-- Supplied material follows --

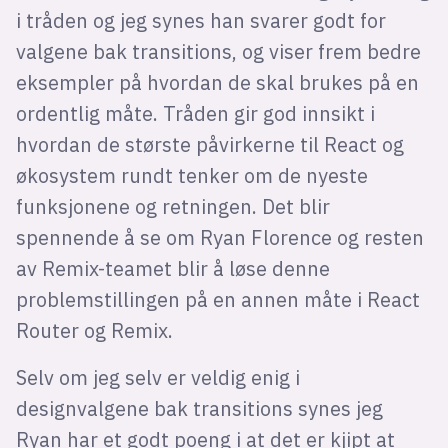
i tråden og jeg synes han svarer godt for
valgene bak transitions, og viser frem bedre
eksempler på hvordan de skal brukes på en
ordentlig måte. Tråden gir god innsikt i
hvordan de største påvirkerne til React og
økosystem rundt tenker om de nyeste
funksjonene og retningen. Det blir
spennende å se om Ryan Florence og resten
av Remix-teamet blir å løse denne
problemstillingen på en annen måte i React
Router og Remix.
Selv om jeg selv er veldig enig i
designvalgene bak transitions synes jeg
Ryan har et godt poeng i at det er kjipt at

-- Supplied material concluded --
-- Supplied material follows --

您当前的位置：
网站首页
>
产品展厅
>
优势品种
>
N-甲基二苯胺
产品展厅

-- Supplied material concluded --
-- Supplied material follows --

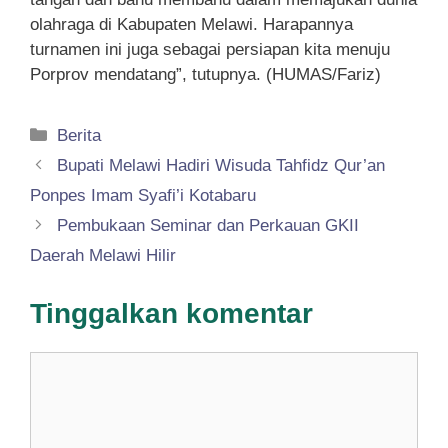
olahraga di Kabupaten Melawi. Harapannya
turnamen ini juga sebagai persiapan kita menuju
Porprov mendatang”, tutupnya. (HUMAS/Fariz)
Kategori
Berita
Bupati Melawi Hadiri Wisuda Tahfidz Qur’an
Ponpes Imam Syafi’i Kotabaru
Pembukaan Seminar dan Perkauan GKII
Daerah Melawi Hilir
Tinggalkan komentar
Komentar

-- Supplied material concluded --

[Goal of the exercise] In the data above, which lines lie between the line with "Router og Remix." and the line with "Ryan har et godt poeng i at det er kjipt at", inclusive? Print those lines exactly and nothing else.

[Exercise output]
Router og Remix.
Selv om jeg selv er veldig enig i
designvalgene bak transitions synes jeg
Ryan har et godt poeng i at det er kjipt at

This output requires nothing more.